• WORK TO COMPLETE:
Only the lines below starting at the one that contains "أيضاً في ET بالعربي" and ending at the one that contains "تشخيصه المبكر جعله" are to be reproduced, exactly and with both ends kept.

• STORED DATA:
★ ★ ★ ★ ★

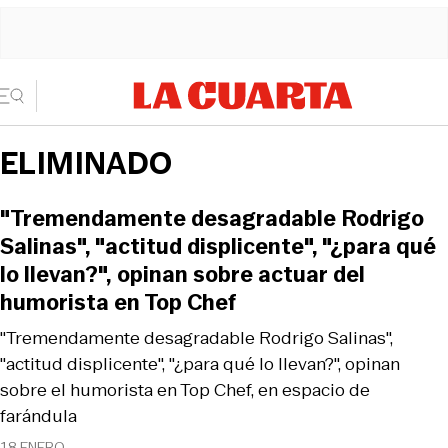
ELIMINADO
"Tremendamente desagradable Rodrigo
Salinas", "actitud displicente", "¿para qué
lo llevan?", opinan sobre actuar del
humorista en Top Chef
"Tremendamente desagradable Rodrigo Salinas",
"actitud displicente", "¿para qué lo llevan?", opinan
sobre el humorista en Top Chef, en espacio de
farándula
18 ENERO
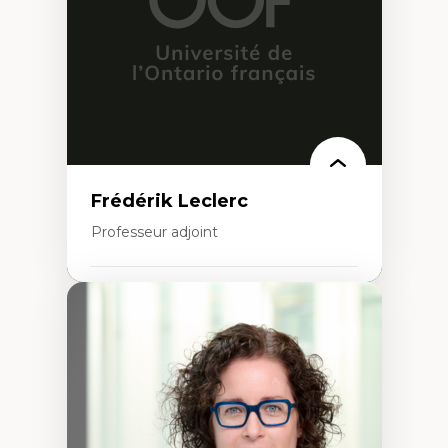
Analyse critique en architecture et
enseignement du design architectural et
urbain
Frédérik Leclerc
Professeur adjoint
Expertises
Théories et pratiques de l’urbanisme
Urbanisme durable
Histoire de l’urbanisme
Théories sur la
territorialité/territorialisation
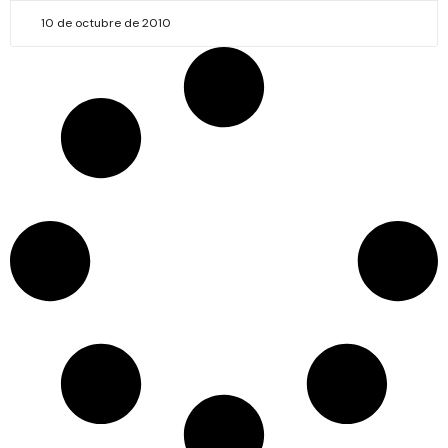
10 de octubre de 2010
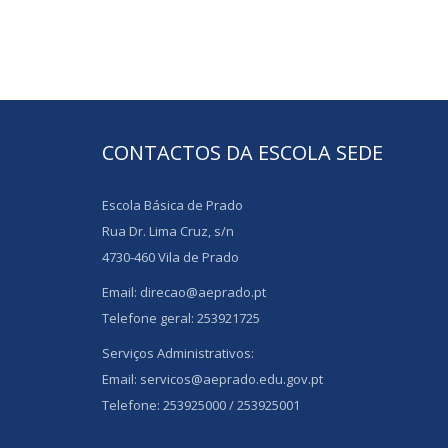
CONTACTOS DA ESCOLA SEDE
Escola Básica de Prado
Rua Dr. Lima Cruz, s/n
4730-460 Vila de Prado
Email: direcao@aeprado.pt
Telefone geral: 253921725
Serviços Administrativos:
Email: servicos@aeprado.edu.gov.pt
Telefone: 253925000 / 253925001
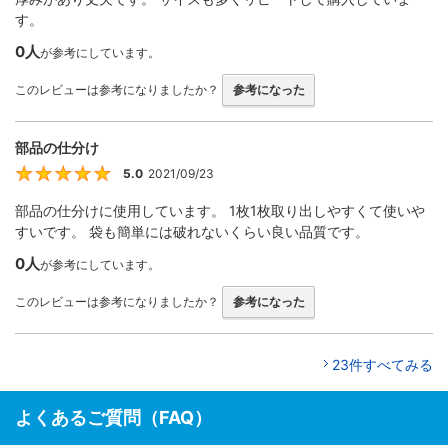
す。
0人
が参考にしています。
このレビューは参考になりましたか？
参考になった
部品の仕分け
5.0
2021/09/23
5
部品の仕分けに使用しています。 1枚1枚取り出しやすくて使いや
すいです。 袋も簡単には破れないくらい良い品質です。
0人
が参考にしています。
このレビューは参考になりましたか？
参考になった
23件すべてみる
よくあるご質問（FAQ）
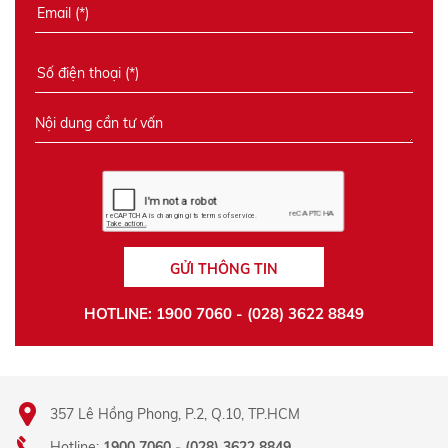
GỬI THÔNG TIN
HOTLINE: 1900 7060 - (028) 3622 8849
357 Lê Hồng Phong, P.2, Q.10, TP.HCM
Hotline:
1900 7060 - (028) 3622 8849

★ ★ ★ ★ ★

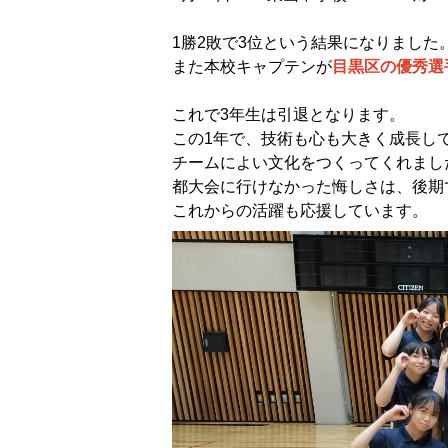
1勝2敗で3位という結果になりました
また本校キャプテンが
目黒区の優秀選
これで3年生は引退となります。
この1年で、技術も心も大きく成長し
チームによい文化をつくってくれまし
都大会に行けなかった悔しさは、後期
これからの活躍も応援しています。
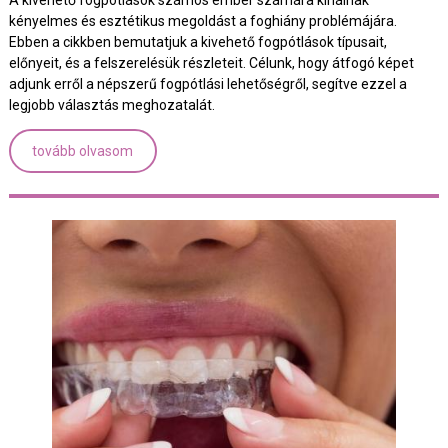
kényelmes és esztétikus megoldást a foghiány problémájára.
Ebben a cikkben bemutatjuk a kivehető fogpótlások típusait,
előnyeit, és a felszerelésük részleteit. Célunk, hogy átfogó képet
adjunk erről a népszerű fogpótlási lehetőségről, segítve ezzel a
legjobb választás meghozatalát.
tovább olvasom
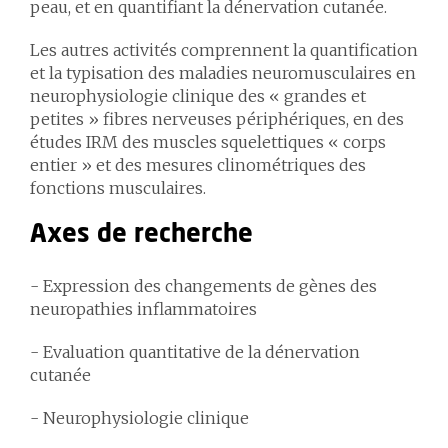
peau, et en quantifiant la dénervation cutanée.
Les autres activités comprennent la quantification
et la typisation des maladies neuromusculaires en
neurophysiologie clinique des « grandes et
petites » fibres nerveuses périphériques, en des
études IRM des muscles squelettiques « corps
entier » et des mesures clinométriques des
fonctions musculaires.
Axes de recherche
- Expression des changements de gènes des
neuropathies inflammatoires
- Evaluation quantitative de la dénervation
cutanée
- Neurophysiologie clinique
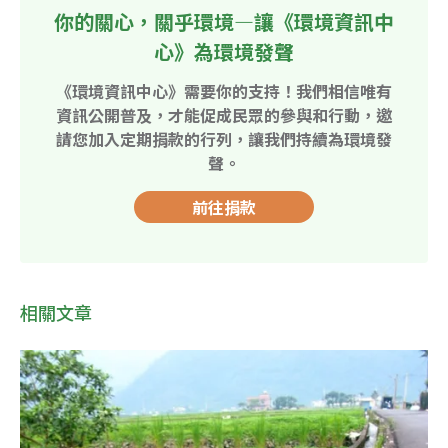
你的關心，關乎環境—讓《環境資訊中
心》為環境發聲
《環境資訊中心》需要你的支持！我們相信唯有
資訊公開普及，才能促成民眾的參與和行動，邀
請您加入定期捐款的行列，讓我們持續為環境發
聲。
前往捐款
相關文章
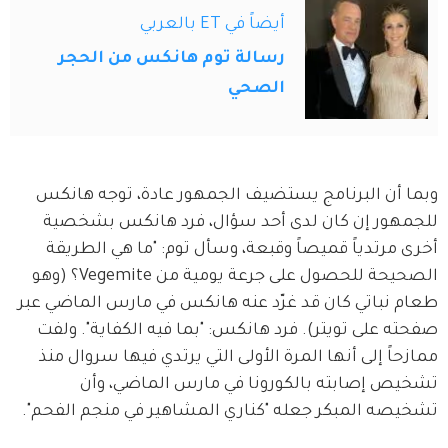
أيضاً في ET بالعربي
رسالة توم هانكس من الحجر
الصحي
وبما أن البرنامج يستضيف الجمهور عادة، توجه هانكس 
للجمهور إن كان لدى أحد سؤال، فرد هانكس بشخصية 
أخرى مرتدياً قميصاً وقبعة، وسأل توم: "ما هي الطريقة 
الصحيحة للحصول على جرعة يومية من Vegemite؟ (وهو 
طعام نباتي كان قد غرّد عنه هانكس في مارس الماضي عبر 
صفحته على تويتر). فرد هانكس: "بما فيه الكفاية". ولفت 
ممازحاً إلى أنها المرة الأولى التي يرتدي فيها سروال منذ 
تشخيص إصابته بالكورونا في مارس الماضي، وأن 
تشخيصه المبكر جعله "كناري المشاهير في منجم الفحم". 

★ ★ ★ ★ ★

• ANSWER FOR THIS EXERCISE:
أيضاً في ET بالعربي
رسالة توم هانكس من الحجر
الصحي
وبما أن البرنامج يستضيف الجمهور عادة، توجه هانكس 
للجمهور إن كان لدى أحد سؤال، فرد هانكس بشخصية 
أخرى مرتدياً قميصاً وقبعة، وسأل توم: "ما هي الطريقة 
الصحيحة للحصول على جرعة يومية من Vegemite؟ (وهو 
طعام نباتي كان قد غرّد عنه هانكس في مارس الماضي عبر 
صفحته على تويتر). فرد هانكس: "بما فيه الكفاية". ولفت 
ممازحاً إلى أنها المرة الأولى التي يرتدي فيها سروال منذ 
تشخيص إصابته بالكورونا في مارس الماضي، وأن 
تشخيصه المبكر جعله "كناري المشاهير في منجم الفحم". 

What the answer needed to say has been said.